Per questa edizione 2018-2019, in corso fino al 20 gennaio, artisti, designer e architetti internazionali hanno prestato la loro creatività per realizzare uno storytelling sul tema “The medium is the message”, che gli artisti hanno declinato attraverso le parole dello scienziato canadese Marshall McLuhan “All the light you see is from the past”. Questa edizione invita a riflettere su come ogni nostra esperienza si trasformi in passato non appena la percepiamo, regalando una nota di effimerità al presente.

Trascorrendo il Natale nella capitale olandese, ho deciso di imbarcarmi su uno dei tipici battelli e di osservare alcune delle opere attraverso un tour guidato direttamente dai kanaal del centro città. Il giro panoramico si apre con l’incontro tra architettura e light design: il NEMO, il più grande centro scientifico dei Paesi Bassi progettato da Renzo Piano, che risplende grazie all’installazione neon del ponte adiacente.

Oltre alla suggestiva riproduzione luminosa della celebre “Notte stellata” di Vincent Van Gogh, molte delle opere e opere sono integrate nel corredo urbano della città. Sono molte le immagini suggestive che scorgo dal canale: un occhio luminoso rispecchiato dall’acqua; un gruppo di ragni neon che sovrasta uno dei ponti dell’itinerario; semi di soffioni che risplendono e librano nell’aria; antenne luminose in cima a grattaceli, simbolo dell’evoluzione continua dello skyline cittadino nella contemporaneità. C’è persino un codice Bitcoin, attivo per chiunque volesse donare una piccola somma in beneficienza agli anziani bisognosi della città.
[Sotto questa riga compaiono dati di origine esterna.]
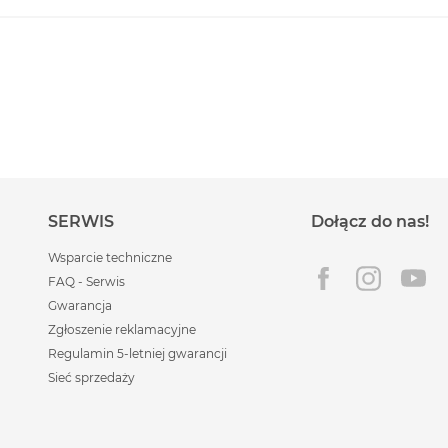
SERWIS
Dołącz do nas!
Wsparcie techniczne
FAQ - Serwis
Gwarancja
Zgłoszenie reklamacyjne
Regulamin 5-letniej gwarancji
Sieć sprzedaży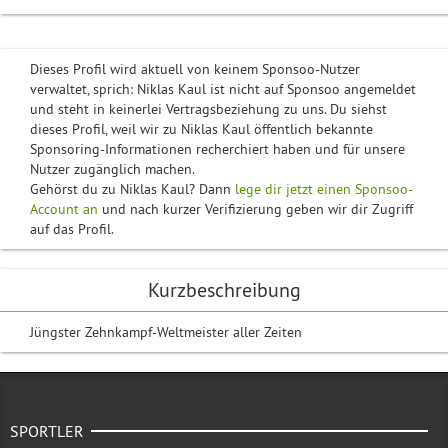
Dieses Profil wird aktuell von keinem Sponsoo-Nutzer
verwaltet, sprich: Niklas Kaul ist nicht auf Sponsoo angemeldet
und steht in keinerlei Vertragsbeziehung zu uns. Du siehst
dieses Profil, weil wir zu Niklas Kaul öffentlich bekannte
Sponsoring-Informationen recherchiert haben und für unsere
Nutzer zugänglich machen.
Gehörst du zu Niklas Kaul? Dann
lege dir jetzt einen Sponsoo-
Account an
und nach kurzer Verifizierung geben wir dir Zugriff
auf das Profil.
Kurzbeschreibung
Jüngster Zehnkampf-Weltmeister aller Zeiten
SPORTLER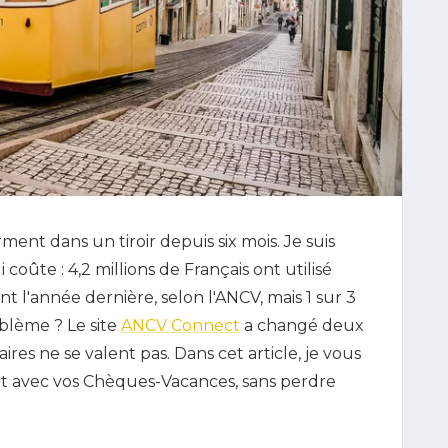
nt dans un tiroir depuis six mois. Je suis
 coûte : 4,2 millions de Français ont utilisé
 l'année dernière, selon l'ANCV, mais 1 sur 3
oblème ? Le site
ANCV Connect
a changé deux
aires ne se valent pas. Dans cet article, je vous
 avec vos Chèques-Vacances, sans perdre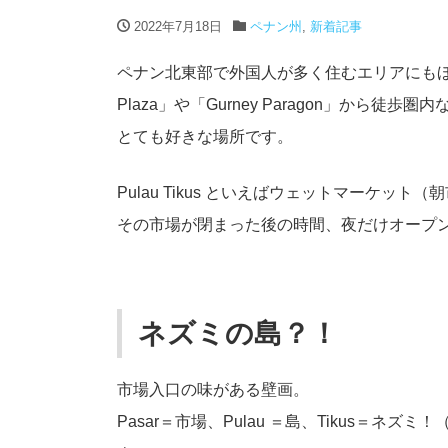
2022年7月18日
ペナン州
,
新着記事
ペナン北東部で外国人が多く住むエリアにもほど近い
Plaza」や「Gurney Paragon」から徒
とても好きな場所です。
Pulau Tikus といえばウェットマーケット（
その市場が閉まった後の時間、夜だけオープ
ネズミの島？！
市場入口の味がある壁画。
Pasar＝市場、Pulau ＝島、Tikus＝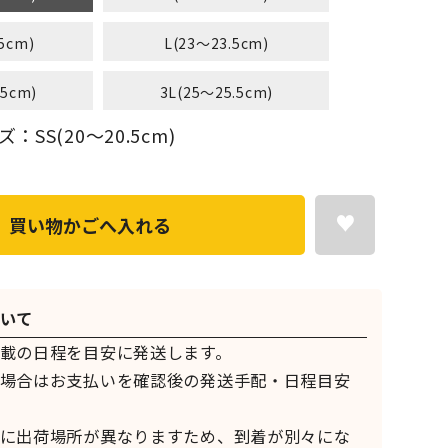
5cm)
L(23～23.5cm)
.5cm)
3L(25～25.5cm)
SS(20～20.5cm)
買い物かごへ入れる
いて
載の日程を目安に発送します。
場合はお支払いを確認後の発送手配・日程目安
に出荷場所が異なりますため、到着が別々にな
Il Festival presenta anche la riproduzione in neon dell’iconica “Lamp” dell’artista e designer olandese Jeroen Henneman, che inserisce nel panorama cittadino un simbolo di luminosità per eccellenza nel design contemporaneo. Degna di nota anche l’installazione di Frank Foole “Waiting”, che ripropone la famosa immagine di caricamento dei computer Apple a cornice di una persona “in attesa” a una finestra.

Anche quest’anno, le sculture luminose hanno trasformato il volto della dinamica capitale europea, donando a edifici, strade, canali e monumenti una luce nuova e proponendo una diversa prospettiva.